Baseado no romance homónimo de Norman Lebrecht, “The Song of Names” é um raro objecto cinematográfico, considerando o contexto actual da sétima arte. Não tem super-heróis transexuais da Marvel, não quer mudar o mundo com justiça social feita ao minuto, não pretende impressionar adolescentes ou namorar o ateísmo crónico dos críticos. Muito pelo contrário.

A história é gerada a propósito da loucura anti-semita dos nazis, mas não abusa do lugar comum. É protagonizada por um virtuoso do violino, mas não nos agride com o pedantismo erudito. É um filme sobre o sofrimento humano que consegue fugir à tentação da lágrima fácil. “The Song of Names” é essencialmente a odisseia de uma amizade fraterna, insistente, difícil, que luta contra a crueldade, a morte e a traição, no contexto de um século de horrores.

A fé judaico-cristã é, surpreendentemente, tratada como substância universal, inerente à condição humana; entrega espiritual que funciona como caminho redentor, tanto como a música ou mais que isso.

Enquanto a arte do violino fortalece o indivíduo, enquanto a canção é tributo e mnemónica dos nomes daqueles que se perderam no inferno dos campos de extermínio, a transcendência monoteísta mergulha o singular no plural, serviço colectivo e experiência mística de Destino.

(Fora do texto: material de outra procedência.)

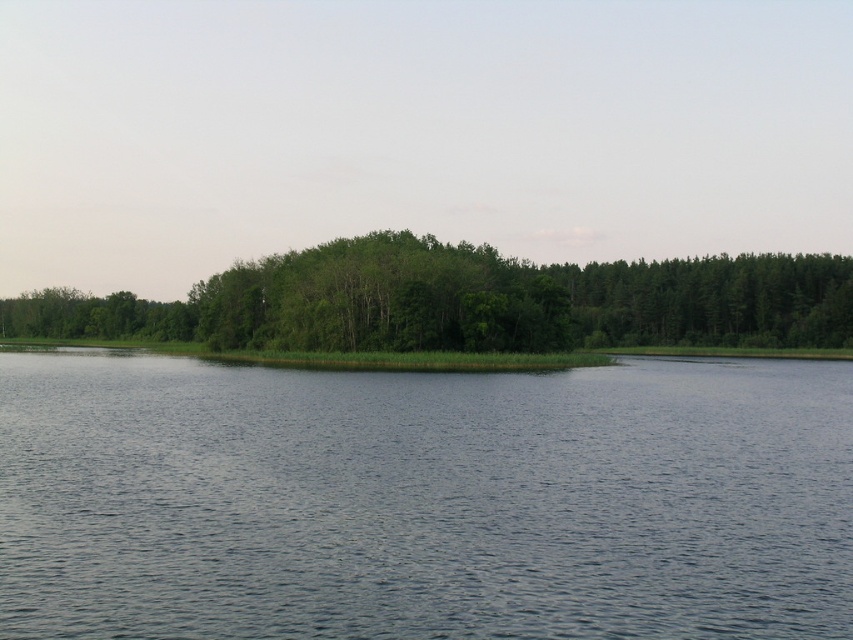 You are standing at the edge of the water in the serene natural landscape. You notice two points marked in the image. The first point is at coordinates point (454, 378) and the second is at point (767, 284). If you were to walk towards both points, which point would you reach first?

Point (454, 378) is in front of point (767, 284), so you would reach point (454, 378) first.

You are an environmental scientist assessing the ecological balance of the landscape. You observe the blue water at center and the green leafy trees at center. Which object occupies a larger area in the scene?

The green leafy trees at center occupy a larger area in the scene compared to the blue water at center, as the blue water at center has a smaller size compared to green leafy trees at center.

You are standing at the edge of the landscape and want to locate the blue water at center. According to the coordinates provided, in which direction should you look to find it?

E se, confrontados com a desesperança de uma vida de perdas e angústias e torturas sartrianas, desistimos de Deus, não é nesse abandono que encontramos consolo ou sentido. Será talvez pertinente especular que a religião é o casaco que reveste o corpo étnico. Mas não é por o despires no verão que vais passar bem sem ele no inverno.

Graças a um notável trabalho de direcção de actores, Tim Roth e Clive Owen apresentam-se no nível máximo de competência que lhes é tecnicamente possível (nem um nem outro são propriamente actores que consigam ultrapassar os seus próprios e típicos maneirismos para atingirem níveis performativos do género olímpico), a fotografia é excelente, o ambiente cenográfico é rigoroso e realista e a realização, a cargo de François Girard, é refrescantemente sóbria (interessada sobretudo – e bem – em contar a história).

Uma fita intemporal, honesta e verdadeiramente bela, para ver na Netflix.